Could you find each line of the data below that contains the word "LISTINGS" and copy those lines?
# # # #
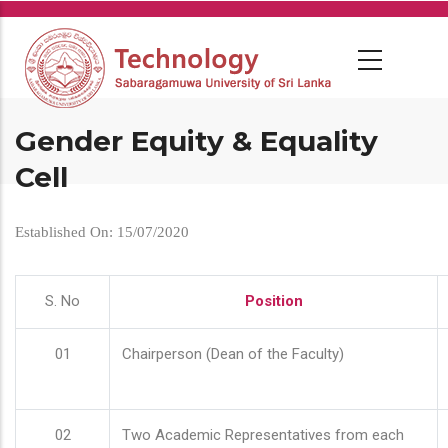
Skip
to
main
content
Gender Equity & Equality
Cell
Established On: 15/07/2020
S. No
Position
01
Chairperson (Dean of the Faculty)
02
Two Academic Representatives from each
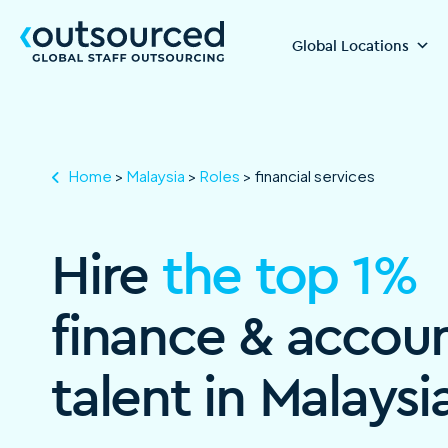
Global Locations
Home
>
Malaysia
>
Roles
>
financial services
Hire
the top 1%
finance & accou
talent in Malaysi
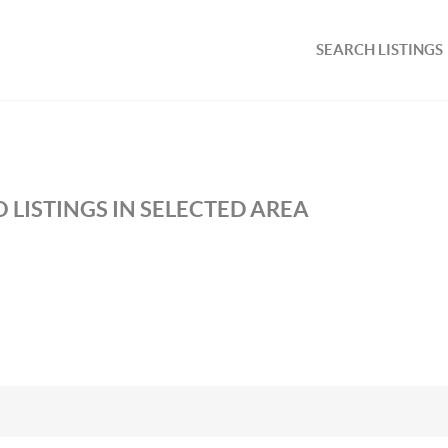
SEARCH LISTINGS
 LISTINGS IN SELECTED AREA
# # # #
Task output =
SEARCH LISTINGS
 LISTINGS IN SELECTED AREA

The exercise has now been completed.